The issues don’t stop there. According to the Journal of Advertising (2022), ageism also affects how people see and portray themselves. From their mid- to late twenties and on, most people report a younger subjective age (i.e., how old they feel) compared to their chronological age (i.e., how old they actually are) indicating the wish to be around ten years younger. Even advertisers who want to use endorsers for an older market may still use a model up to 10 years younger than the targeted group.

Time to Break the Mold

Truth be told: people over age 50 are a force to be reckoned with. An AARP survey that found that the over-50s are fed up with how they are portrayed in marketing campaigns and that almost two in three of those polled agreed with the statement: “I wish ads had more realistic images of people my age,” and nearly half believed “ads of people my age reinforce outdated stereotypes.”

While some progress has been made recently, there is still lots of room for improvement in the way the media talk about, portray, and sell to older adults.

  • For starters, as the advertising industry embraces the fact that there is a growing silver economy, industry creatives might benefit from trading inauthentic young endorsers for authentic, age-appropriate people.
  • Second, older consumers shouldn’t have to accept the status quo.

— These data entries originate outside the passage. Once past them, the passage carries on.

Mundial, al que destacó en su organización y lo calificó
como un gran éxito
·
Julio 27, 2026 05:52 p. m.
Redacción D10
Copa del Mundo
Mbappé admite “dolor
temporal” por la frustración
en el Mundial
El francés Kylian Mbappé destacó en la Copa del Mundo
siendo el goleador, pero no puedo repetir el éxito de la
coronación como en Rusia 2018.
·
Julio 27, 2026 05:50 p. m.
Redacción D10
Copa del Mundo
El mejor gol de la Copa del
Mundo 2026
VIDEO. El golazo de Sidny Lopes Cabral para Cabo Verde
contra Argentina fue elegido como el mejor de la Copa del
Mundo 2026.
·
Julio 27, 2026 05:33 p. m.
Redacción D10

They can make their voices heard on social media channels – both their own and those run by the businesses and corporations that produce and advertise the products.
  • Third: show older adults as they are: active, at work, at cultural events, in social situations with mixed generations, participating in civic affairs – not just sitting alone at home, looking depressed.
  • Fourth, companies should be encouraged to use older celebrity endorsers – “granfluencers” – to help sell products. These days, granfluencers are being used more and more on TikTok for this purpose. Although it still skews young, TikTok has seen a 57% rise in Boomers using the platform since 2021. According to studies, granfluencers’ “warmth, authenticity, and refusal to “act their age” attracts followers from all generations.” They also foster trust and emotional ties. And depending on how the ad is written, granfluencers can punch a hole in the typical ageist stereotypes, showing vitality, warmth and humor.
  • Fifth: You can criticize a company for the ads it produces, but you also should congratulate it when they get it right. However, if you feel strongly that a company is not responding and persists in running ageist ads, you can always turn to AARP and ASA for help, EEOC (re employment issues) and your local or state Consumers Protection Department to register a complaint.

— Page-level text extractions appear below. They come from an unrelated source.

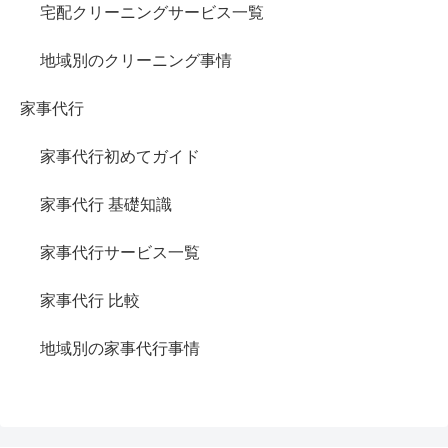
宅配クリーニングサービス一覧
地域別のクリーニング事情
家事代行
家事代行初めてガイド
家事代行 基礎知識
家事代行サービス一覧
家事代行 比較
地域別の家事代行事情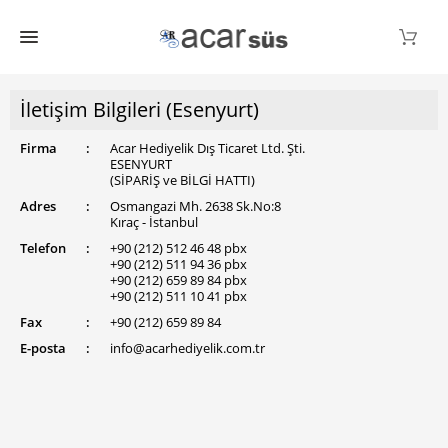
İletişim Bilgileri (Esenyurt)
Firma
:
Acar Hediyelik Dış Ticaret Ltd. Şti.
ESENYURT
(SİPARİŞ ve BİLGİ HATTI)
Adres
:
Osmangazi Mh. 2638 Sk.No:8
Kıraç - İstanbul
Telefon
:
+90 (212) 512 46 48 pbx
+90 (212) 511 94 36 pbx
+90 (212) 659 89 84 pbx
+90 (212) 511 10 41 pbx
Fax
:
+90 (212) 659 89 84
E-posta
:
info@acarhediyelik.com.tr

Recently interviewed by the New York Times, Supermodel Lauren Hutton, who will be 81 in November, was asked why she’s still working.

“I do it because I think it’s useful to wave the flag for full-grown women. I looked around and saw that there were no older women in ads or on magazines. There were all these guys getting old – actors, athletes who still had value – but no women. So, I keep working.”

To sum up: “We need to change the narrative if we hope to reshape culture,” Mastronardi says.